На этот раз Люк ощутил необъяснимую радость.

— Ты не перестаешь меня удивлять. Повтори, что ты сказала.

— Я люблю тебя.

— Значит, я не ослышался.

— Я не планировала влюбляться в тебя. Это случилось само собой.

— Кажется, ты не очень счастлива.

— Да. Тебе пришлось жениться на мне. Я украла твою свободу. Ты не любишь меня.

— Подожди, Келси, это ведь я украл твою свободу.

— Мне нужна близость, Люк, не свобода. Как я могу чувствовать себя в ловушке, если люблю тебя и ношу твоего ребенка?

— Но ты несчастна…

— Ты отталкиваешь меня. Но не потому, что не хочешь быть рядом, теперь я поняла это.

— Но ведь ты заслужила свою свободу. А потом я сделал тебе ребенка.

— Мне нравится быть беременной. Я же люблю тебя.

— Прекрати повторять это!

— Как бы мне хотелось, чтобы ты вел себя иначе…

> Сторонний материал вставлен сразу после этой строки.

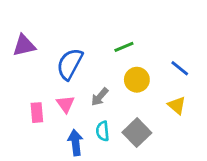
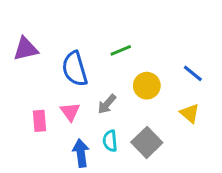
green line: (124, 47) -> (121, 50), moved
blue semicircle: (70, 64) -> (75, 69), turned -44

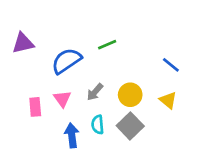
blue semicircle: (75, 69) -> (66, 61), turned 72
yellow circle: (147, 86) -> (130, 95), moved

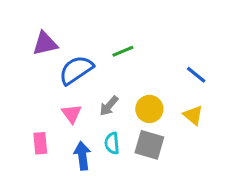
purple triangle: (23, 43) -> (45, 43), moved
pink rectangle: (35, 107) -> (40, 143), moved
gray square: (130, 126) -> (149, 145), turned -30

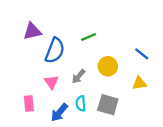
blue semicircle: (76, 70) -> (55, 50), turned 145
yellow circle: (149, 109) -> (108, 66), moved
yellow triangle: (193, 115) -> (139, 83), turned -49
blue arrow: (82, 156) -> (59, 112), turned -132

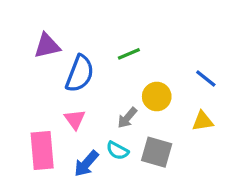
gray arrow: (79, 76) -> (127, 118), moved
pink rectangle: (29, 103) -> (42, 151), size x1.6
cyan semicircle: (81, 103) -> (117, 151), turned -56

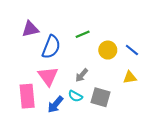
yellow circle: (157, 97) -> (108, 50), moved
pink triangle: (75, 119) -> (48, 76), size x1.5

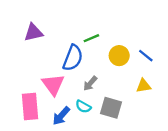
blue semicircle: (51, 47) -> (73, 58), moved

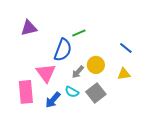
yellow circle: (119, 56) -> (96, 65), moved
gray square: (111, 108) -> (96, 93), turned 36

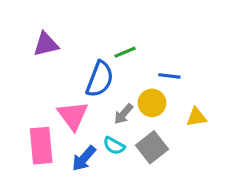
blue line: (126, 48) -> (169, 76), moved, turned -32

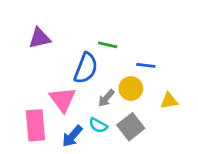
green line: (125, 52) -> (108, 45), turned 36

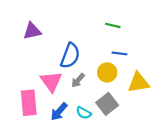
green line: (108, 45) -> (113, 25), moved
gray arrow: (106, 98) -> (78, 80), moved
yellow triangle: (169, 101) -> (139, 83), size x1.5
cyan semicircle: (98, 125) -> (84, 113), moved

— Ты волнуешь меня, Келси. Ты пробуждаешь во мне чувства, которых я избегал всю жизнь. В детстве я нуждался в матери, но она подвела меня. Я не могу позволить себе довериться еще одной женщине, разве ты не понимаешь?

— Но я не подведу тебя. Обещаю.

— Прости, что причинил тебе боль. Я часто думал о маме последнее время. Ее бросил мой отец, оставив без гроша и без поддержки. Когда я представил, что ты можешь оказаться в таком же положении, то не смог этого вынести.

— Но ты никогда так не поступишь со мной, Люк.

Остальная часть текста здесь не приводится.